Your assignment -
Whenever a line in the listing below holds the string "pixels", include it in the count. Say how many such lines there are and nothing more.

- - - - - - -

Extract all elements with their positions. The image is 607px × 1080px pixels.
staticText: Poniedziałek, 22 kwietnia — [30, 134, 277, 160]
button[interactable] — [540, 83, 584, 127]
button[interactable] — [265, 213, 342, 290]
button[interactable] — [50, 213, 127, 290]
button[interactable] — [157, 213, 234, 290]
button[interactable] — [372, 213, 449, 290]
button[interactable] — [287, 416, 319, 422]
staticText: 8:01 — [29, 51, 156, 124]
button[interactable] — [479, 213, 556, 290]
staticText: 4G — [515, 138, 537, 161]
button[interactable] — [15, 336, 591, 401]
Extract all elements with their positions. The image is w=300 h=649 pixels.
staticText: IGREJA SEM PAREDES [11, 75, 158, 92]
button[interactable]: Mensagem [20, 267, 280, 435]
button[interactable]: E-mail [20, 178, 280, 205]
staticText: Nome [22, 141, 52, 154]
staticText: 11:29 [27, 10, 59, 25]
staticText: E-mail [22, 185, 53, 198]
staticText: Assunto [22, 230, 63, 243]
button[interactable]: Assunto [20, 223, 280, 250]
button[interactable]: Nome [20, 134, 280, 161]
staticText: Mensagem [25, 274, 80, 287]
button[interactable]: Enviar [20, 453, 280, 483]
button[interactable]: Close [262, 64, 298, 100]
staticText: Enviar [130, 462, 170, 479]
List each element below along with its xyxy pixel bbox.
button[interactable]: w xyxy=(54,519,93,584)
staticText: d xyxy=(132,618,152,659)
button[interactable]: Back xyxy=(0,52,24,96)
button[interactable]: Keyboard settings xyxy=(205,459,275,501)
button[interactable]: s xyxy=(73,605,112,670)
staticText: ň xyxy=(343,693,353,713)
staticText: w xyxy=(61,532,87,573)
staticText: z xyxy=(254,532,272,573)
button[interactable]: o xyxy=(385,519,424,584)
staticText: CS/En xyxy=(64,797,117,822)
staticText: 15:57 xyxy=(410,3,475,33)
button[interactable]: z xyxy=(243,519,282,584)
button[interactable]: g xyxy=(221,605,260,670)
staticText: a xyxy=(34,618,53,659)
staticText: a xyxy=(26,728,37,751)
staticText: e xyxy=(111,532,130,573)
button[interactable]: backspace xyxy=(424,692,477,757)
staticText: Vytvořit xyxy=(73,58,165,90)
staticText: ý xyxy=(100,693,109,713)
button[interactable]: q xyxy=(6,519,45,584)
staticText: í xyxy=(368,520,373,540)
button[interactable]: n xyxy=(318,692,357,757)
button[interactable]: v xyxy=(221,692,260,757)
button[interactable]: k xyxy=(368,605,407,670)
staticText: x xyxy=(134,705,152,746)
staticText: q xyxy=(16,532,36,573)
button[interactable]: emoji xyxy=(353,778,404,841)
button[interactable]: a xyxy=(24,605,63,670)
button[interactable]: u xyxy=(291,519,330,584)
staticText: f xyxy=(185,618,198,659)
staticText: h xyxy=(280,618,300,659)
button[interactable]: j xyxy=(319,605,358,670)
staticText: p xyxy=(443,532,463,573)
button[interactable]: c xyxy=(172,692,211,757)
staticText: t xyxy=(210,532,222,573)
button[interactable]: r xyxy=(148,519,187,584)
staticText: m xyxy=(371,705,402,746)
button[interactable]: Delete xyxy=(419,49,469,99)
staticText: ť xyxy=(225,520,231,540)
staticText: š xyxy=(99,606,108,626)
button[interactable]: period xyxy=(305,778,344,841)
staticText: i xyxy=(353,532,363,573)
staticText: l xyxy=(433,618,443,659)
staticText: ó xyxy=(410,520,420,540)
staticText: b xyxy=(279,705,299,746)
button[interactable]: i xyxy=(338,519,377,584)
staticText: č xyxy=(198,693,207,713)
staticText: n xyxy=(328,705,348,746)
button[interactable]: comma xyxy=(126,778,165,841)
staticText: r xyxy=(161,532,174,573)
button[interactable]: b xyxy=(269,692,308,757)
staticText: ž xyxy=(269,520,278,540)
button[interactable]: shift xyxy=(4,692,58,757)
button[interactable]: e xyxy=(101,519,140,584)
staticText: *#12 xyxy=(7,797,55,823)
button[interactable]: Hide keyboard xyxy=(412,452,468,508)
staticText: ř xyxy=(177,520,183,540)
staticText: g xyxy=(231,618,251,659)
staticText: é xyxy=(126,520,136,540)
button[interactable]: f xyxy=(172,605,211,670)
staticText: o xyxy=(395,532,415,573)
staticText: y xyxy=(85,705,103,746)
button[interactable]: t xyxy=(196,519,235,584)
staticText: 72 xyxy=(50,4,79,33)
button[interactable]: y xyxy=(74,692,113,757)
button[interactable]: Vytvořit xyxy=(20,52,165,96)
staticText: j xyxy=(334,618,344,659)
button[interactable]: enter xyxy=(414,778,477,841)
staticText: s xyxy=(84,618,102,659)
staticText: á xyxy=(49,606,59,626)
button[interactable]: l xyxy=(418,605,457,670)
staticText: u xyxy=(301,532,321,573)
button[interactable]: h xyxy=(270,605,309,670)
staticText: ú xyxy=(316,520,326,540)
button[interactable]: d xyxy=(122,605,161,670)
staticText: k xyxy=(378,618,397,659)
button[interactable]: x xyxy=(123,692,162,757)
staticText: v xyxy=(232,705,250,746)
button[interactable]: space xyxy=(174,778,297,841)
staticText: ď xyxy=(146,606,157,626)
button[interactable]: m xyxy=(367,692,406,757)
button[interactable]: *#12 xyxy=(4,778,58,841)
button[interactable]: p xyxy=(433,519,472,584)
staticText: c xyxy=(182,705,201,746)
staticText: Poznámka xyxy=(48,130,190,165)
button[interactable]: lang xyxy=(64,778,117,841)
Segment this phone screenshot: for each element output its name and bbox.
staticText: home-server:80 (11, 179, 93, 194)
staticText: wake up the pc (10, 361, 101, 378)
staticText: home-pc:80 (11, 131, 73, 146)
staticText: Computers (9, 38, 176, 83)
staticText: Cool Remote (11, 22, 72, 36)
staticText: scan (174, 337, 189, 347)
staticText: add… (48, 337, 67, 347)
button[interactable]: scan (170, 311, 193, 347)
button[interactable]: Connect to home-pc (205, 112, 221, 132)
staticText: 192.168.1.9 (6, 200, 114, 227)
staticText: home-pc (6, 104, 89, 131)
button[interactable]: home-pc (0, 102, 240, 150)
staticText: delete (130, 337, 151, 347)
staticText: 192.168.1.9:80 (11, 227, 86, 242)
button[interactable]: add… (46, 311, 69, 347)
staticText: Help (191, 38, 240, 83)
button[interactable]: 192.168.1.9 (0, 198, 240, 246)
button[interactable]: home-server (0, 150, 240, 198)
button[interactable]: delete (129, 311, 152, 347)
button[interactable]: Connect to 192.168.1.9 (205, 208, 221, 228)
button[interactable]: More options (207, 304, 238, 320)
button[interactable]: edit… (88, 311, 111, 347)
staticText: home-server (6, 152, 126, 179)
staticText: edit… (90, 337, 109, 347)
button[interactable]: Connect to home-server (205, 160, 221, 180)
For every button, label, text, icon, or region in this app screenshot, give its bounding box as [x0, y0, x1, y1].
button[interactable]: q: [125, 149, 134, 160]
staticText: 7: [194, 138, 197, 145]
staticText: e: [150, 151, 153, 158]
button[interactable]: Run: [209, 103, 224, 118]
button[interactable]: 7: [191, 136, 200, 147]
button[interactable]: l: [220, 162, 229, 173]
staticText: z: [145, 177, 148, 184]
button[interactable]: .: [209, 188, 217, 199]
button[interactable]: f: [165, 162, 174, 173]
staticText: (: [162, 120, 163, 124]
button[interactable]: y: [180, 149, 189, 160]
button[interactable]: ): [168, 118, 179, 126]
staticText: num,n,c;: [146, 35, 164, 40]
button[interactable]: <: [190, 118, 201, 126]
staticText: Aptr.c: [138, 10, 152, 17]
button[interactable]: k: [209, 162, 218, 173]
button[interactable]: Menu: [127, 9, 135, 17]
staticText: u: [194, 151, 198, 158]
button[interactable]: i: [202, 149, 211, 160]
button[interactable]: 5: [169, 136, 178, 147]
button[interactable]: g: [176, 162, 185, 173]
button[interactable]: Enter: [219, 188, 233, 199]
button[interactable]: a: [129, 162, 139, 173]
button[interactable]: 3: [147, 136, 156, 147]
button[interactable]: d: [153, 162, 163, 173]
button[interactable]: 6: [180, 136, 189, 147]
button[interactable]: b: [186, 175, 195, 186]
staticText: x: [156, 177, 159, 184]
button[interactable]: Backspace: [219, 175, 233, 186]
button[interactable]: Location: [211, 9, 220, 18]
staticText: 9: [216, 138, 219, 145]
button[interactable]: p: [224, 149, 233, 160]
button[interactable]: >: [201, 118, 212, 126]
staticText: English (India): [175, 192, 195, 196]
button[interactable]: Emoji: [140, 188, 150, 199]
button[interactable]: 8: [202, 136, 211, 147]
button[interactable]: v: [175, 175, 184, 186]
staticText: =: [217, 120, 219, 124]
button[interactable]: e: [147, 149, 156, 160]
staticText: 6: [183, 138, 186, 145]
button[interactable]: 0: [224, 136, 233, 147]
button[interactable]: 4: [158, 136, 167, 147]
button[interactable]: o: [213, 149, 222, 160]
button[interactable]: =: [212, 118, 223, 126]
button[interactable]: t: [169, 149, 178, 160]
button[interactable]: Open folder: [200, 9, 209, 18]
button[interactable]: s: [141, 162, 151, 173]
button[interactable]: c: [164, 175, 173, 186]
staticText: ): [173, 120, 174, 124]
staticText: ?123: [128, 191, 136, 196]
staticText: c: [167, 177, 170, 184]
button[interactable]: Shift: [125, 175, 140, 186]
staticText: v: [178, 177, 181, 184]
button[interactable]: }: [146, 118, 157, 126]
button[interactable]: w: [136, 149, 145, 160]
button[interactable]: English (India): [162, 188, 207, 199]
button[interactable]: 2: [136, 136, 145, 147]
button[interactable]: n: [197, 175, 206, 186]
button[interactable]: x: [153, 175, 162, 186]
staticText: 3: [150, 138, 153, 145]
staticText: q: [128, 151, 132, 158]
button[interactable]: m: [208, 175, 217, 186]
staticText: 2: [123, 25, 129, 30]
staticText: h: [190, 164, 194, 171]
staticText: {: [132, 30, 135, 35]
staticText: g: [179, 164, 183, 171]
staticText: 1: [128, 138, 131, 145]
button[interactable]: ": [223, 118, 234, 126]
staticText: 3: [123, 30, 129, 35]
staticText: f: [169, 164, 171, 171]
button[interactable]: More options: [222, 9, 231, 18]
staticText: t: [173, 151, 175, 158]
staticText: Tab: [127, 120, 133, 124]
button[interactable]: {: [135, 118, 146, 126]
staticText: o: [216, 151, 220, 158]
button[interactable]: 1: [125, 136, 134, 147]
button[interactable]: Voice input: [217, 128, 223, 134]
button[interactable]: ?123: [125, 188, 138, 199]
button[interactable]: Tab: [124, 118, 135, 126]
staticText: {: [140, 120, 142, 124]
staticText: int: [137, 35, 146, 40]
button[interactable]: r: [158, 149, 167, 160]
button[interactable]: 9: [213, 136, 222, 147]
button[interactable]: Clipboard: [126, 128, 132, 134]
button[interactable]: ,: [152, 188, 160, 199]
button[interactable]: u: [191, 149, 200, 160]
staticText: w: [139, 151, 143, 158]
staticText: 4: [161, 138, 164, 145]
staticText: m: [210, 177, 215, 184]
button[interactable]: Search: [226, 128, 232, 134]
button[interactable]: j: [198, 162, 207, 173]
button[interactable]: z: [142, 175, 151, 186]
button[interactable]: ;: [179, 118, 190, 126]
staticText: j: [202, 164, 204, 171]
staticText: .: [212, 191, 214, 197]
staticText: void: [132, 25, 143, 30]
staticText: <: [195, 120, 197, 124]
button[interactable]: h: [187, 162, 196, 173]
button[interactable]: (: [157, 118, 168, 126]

- - - - - - -

Solved problem -
2